Exergy has proved to be a useful tool to analyze and optimize the design and operation of many systems. Some studies on helium refrigerators and liquefiers based on exergy are available in literature. In this paper, systematic evaluation of important operating and geometric parameters has been done to determine the exergy destructions in components as well as in the entire cycle of Collins helium liquefiers. Grassmann diagram of exergy flow has been shown to be of immense help in understanding relative importance of different components used in the system. Compressor pressure, expander flow rates, heat exchanger surface area are some of the parameters optimized considering both presence and absence of pressure drop in the heat exchangers. Non-dimensionalization of parameters makes the results applicable to plants of any capacity. Exergy-analysis based on Second Law proves to be far superior to the First Law based energy analysis in designing of the helium plant as the former is holistic in approach and capable of deriving some additional conclusions. Results derived on Collins cycle may be applicable in large-scale helium liquefiers by providing basic understanding of the influence of components on the plant performance and reasonable initial guess values in their design and simulation.

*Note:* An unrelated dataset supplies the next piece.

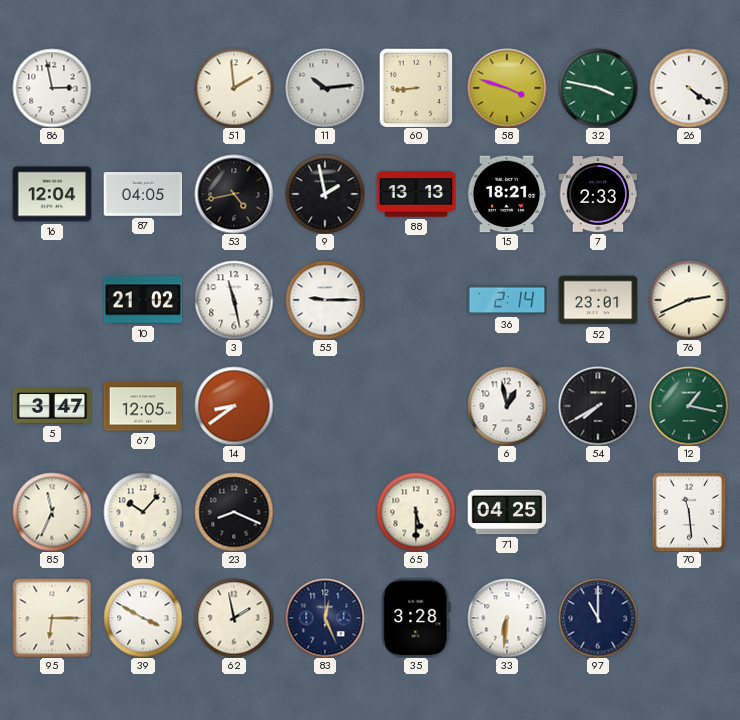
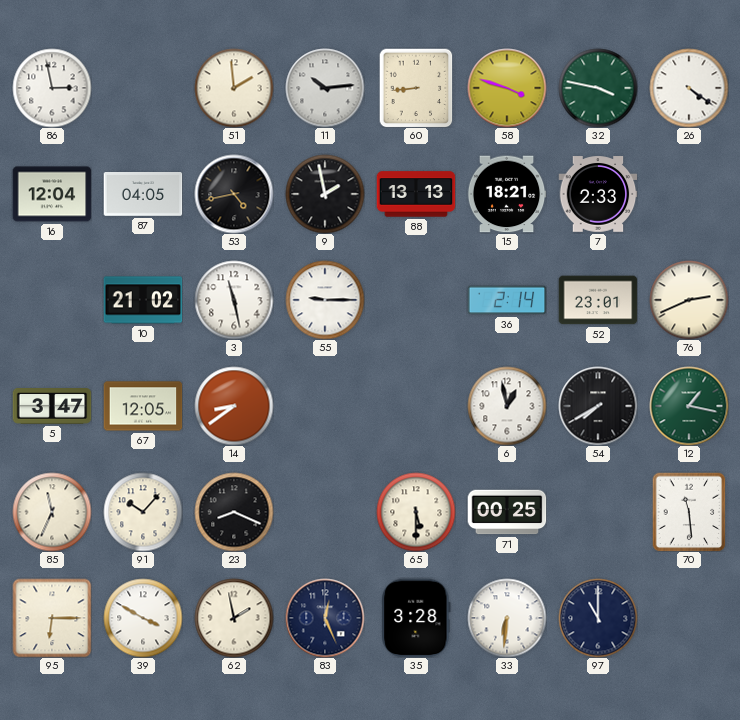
71: 04:25 -> 00:25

► Exergy analysis used to optimize operating pressure, flow rates, heat exchanger sizes. ► Grassmann (exergy flow) diagram for Collins helium liquefaction cycle presented. ► Exergy analysis found to be superior to energy analysis in designing helium plants. ► Influences of pressure drop and Joule-Thomson expansion better explained using exergy. ► Conclusions help in generating the initial design values for large helium liquefiers.